En las buenas y en las malas…, siempre juntos. Han reído, han jugado, se han divertido, han tenido sus diferencias, y en algunas ocasiones…, hasta se han peleado. Pero se hacen las paces…, y de nuevo juntos. Qué grato es llegar a la casa y saber, que verdaderamente allí, han encontrado la paz. El hogar no puede ser un lugar para sufrir, para sentir el acoso de parte de alguien que tiene su misma sangre.

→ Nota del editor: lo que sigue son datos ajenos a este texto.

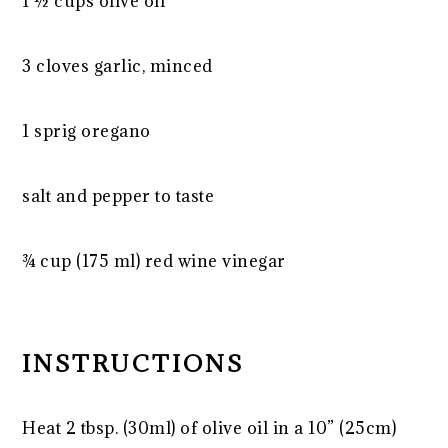
1 ½ cups
olive oil
3 cloves garlic, minced
1 sprig oregano
salt and pepper to taste
¾ cup
(175 ml) red wine vinegar
INSTRUCTIONS
Heat 2 tbsp. (30ml) of olive oil in a 10” (25cm)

Y aunque son pocas veces las que uno se encuentra con estos problemas -originados en su propia casa- no por esto nos deben dejar de preocupar. No puede ser que un hermano -o varios hermanos- le hagan la vida imposible a otro, que comparte su mismo apellido, y hasta físicamente se parece a ellos.
Estemos atentos, pues entre hermanos, es donde algunas veces se gestan actitudes, que a futuro marcarán la conducta de quien han sido víctima de burlas -y de algunas cosas más- en su propio hogar. Hay que saber diferenciar entre lo que son bromas, y lo que es un acoso sistemático, hacia el más desprotegido de la familia.
Actuemos en seguida. Preguntemos, cuando veamos que alguno de nuestros hijos está callado -o triste- cuál es el motivo de esa actitud. Puede ser que se deba a una situación concreta que ha ocurrido en el colegio, por ejemplo. Pero puede ser que el adversario, esté en su propia casa…, y durmiendo en la misma habitación.
Al hogar se va a descansar, a compartir, a estar feliz. Hermanos…, siempre hermanos.